## What this task involves:
Would you give the number of lines below in which the string "mais" appears? Nothing else is needed.
**** Extracted entries ****
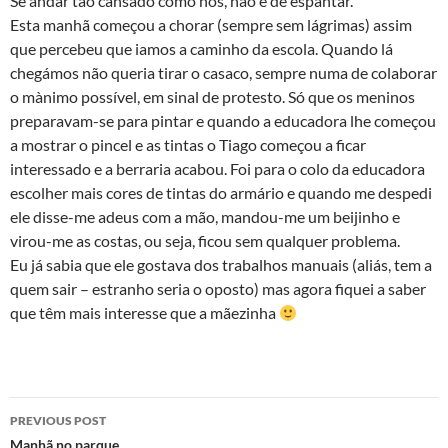
Se andar tão cansado como nós, não é de espantar.
Esta manhã começou a chorar (sempre sem lágrimas) assim
que percebeu que iamos a caminho da escola. Quando lá
chegámos não queria tirar o casaco, sempre numa de colaborar
o mà­nimo possível, em sinal de protesto. Só que os meninos
preparavam-se para pintar e quando a educadora lhe começou
a mostrar o pincel e as tintas o Tiago começou a ficar
interessado e a berraria acabou. Foi para o colo da educadora
escolher mais cores de tintas do armário e quando me despedi
ele disse-me adeus com a mão, mandou-me um beijinho e
virou-me as costas, ou seja, ficou sem qualquer problema.
Eu já sabia que ele gostava dos trabalhos manuais (aliás, tem a
quem sair – estranho seria o oposto) mas agora fiquei a saber
que têm mais interesse que a mãezinha
Post
PREVIOUS POST
Manhã no parque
****
## Written answer:
2